ACTIVITY. Could you repeat all of the entries below word for word, apart from the pictures?
*** Opening of RAW DATA ***
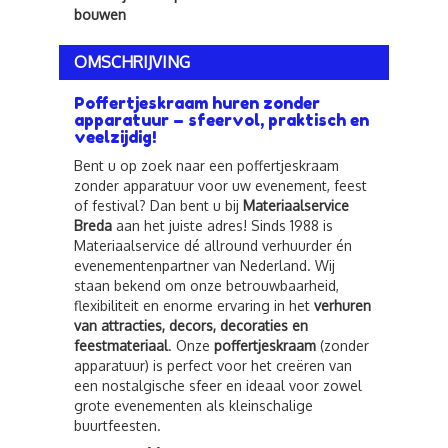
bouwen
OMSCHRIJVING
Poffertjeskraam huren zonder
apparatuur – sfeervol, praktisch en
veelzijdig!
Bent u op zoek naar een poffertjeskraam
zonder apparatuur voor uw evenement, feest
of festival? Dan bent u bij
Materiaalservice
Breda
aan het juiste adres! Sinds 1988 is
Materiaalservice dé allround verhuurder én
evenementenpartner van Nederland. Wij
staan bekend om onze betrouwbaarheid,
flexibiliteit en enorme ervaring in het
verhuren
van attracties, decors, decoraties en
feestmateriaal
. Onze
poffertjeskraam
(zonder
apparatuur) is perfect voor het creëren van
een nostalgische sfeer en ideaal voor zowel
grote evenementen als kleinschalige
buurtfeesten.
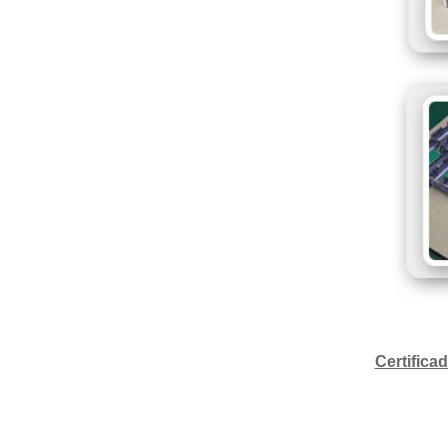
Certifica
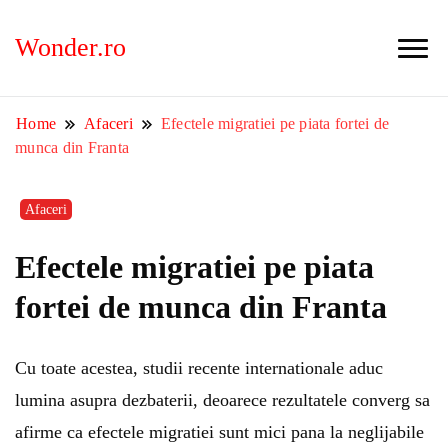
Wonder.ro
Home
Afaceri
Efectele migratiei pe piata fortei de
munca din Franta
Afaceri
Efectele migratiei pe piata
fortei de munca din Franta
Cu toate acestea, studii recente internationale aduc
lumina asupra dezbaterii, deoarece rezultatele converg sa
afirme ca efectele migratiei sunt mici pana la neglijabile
*** Close of RAW DATA ***
EXERCISE OUTPUT.
bouwen
OMSCHRIJVING
Poffertjeskraam huren zonder
apparatuur – sfeervol, praktisch en
veelzijdig!
Bent u op zoek naar een poffertjeskraam
zonder apparatuur voor uw evenement, feest
of festival? Dan bent u bij
Materiaalservice
Breda
aan het juiste adres! Sinds 1988 is
Materiaalservice dé allround verhuurder én
evenementenpartner van Nederland. Wij
staan bekend om onze betrouwbaarheid,
flexibiliteit en enorme ervaring in het
verhuren
van attracties, decors, decoraties en
feestmateriaal
. Onze
poffertjeskraam
(zonder
apparatuur) is perfect voor het creëren van
een nostalgische sfeer en ideaal voor zowel
grote evenementen als kleinschalige
buurtfeesten.
Certifica
Wonder.ro
Home
Afaceri
Efectele migratiei pe piata fortei de
munca din Franta
Afaceri
Efectele migratiei pe piata
fortei de munca din Franta
Cu toate acestea, studii recente internationale aduc
lumina asupra dezbaterii, deoarece rezultatele converg sa
afirme ca efectele migratiei sunt mici pana la neglijabile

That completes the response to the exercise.